Federal budget changes to negative gearing, designed to steer investors toward new construction, may be creating a second-order problem for Melbourne's rental market, with one senior property adviser warning that rents in the city's tightest suburbs could climb by as much as 20% over the next two to three years.

Andrew Date (pictured), founder and senior property adviser at Industry Insider Property Toorak, said the shift in investor behaviour has been immediate. Clients who were previously targeting established homes have pivoted sharply toward new builds since the budget was handed down, driven by the desire to retain access to negative gearing and the 50% capital gains tax discount.

Why construction can't keep up with redirected demand

Date acknowledged that the policy appears to be working as intended, but warned the redirection is colliding with a construction sector that cannot absorb it.

"Demand for new builds is rising at the same time as new housing supply in Melbourne remains well below what the market requires. There are not enough cranes in the air to keep up with the number of people coming into our state," he said.

Victoria's construction pipeline is struggling to keep pace. According to the Australian Bureau of Statistics, dwelling commencements fell to 13,489 in the December quarter — down 39% from a peak of 22,155 in early 2021. The state's Housing Statement targets around 20,000 completions per quarter, but both commencements and completions are running at roughly two-thirds of that pace. High construction costs, labour shortages, and financing pressures continue to constrain delivery.

The shift is most pronounced among investors in the $600,000 to $1.5 million price range, particularly higher-income earners seeking to offset significant tax liabilities. Overall inquiry has slowed since the budget, adding a demand-side chill to a supply-constrained market.

Landlord exodus: how rental stock is leaving Melbourne's market

Compounding the new build bottleneck is an exodus of long-term landlords from the established market. Date said rising land tax, compliance burdens, and the cumulative weight of ongoing ownership costs are prompting investors who have held properties for a decade or more to sell and reallocate capital into more passive asset classes such as superannuation.

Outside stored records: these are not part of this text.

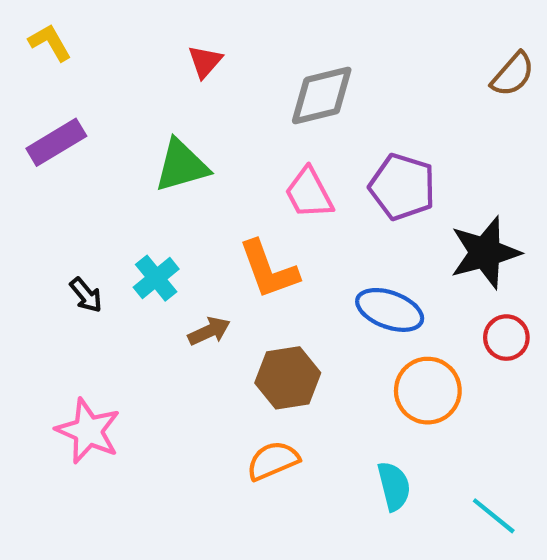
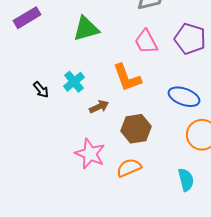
pink star: (88, 431) -> (90, 154), moved

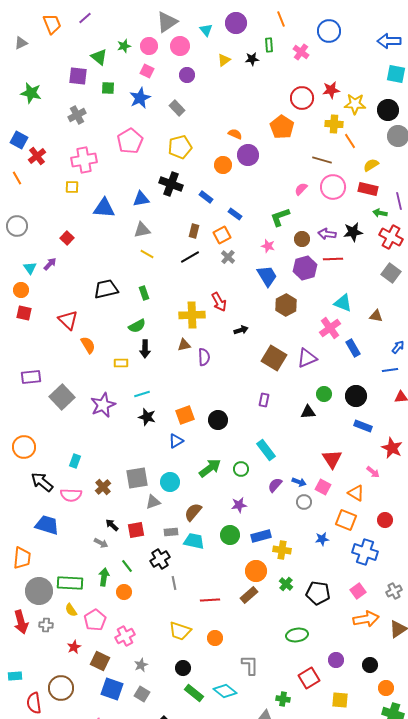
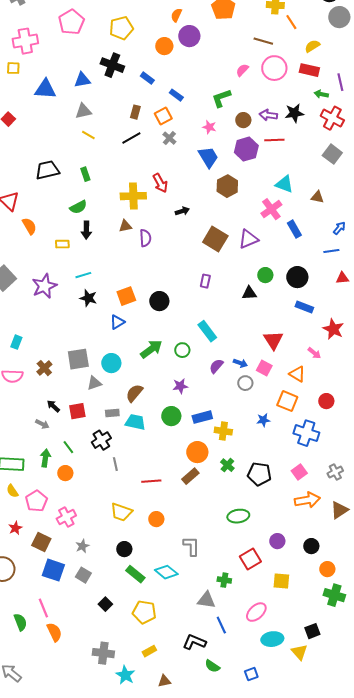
orange semicircle: (235, 134) -> (176, 15), turned -88

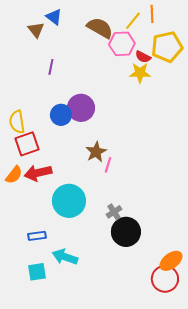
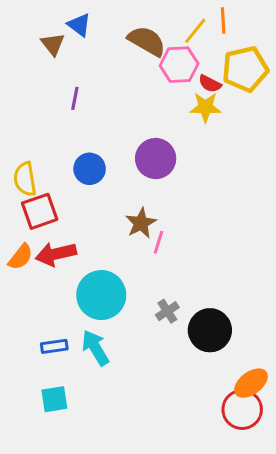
purple circle: (81, 108) -> (156, 159), moved
black circle: (126, 232) -> (210, 330), moved
cyan arrow: (65, 257) -> (95, 348), moved, turned 40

"Investors are being pushed towards a relatively limited pool of new stock, while at the same time, we're seeing some long-term investors sell established properties because of rising holding costs, land tax and compliance requirements," he said.

When those properties are absorbed by owner-occupiers rather than other investors, rental stock is permanently removed from the market. Date said this dynamic is the central driver behind his rent forecast.

The scale of that removal is already measurable. New analysis by FoundIt found 5,565 former Melbourne rentals sold in a recent quarter, with 21% of all homes listed for sale in both Sydney and Melbourne having been agency-managed rentals — a volume the report described as a "flood."

Date said the cumulative effect is already reflected in his outlook.

"That's why I believe rents in some markets could rise by around 20% over the next two to three years," he said.

Investor lending and rental impact

Date expects the steepest increases in locations combining strong demand with limited supply — suburbs with sought-after school zones, established infrastructure, and a constrained pipeline of new dwellings. Premium townhouses, family homes, and high-quality apartments in tightly held locations are the most exposed.

The trend is already visible in the data. According to SQM Research, Melbourne asking rents rose 0.7% between late April and late May 2026 — more than double the national average of 0.3% over the same period.

"The government is clearly trying to encourage investment into new housing," Date said. "The question is whether enough can be built quickly enough to prevent further pressure on rents in the meantime."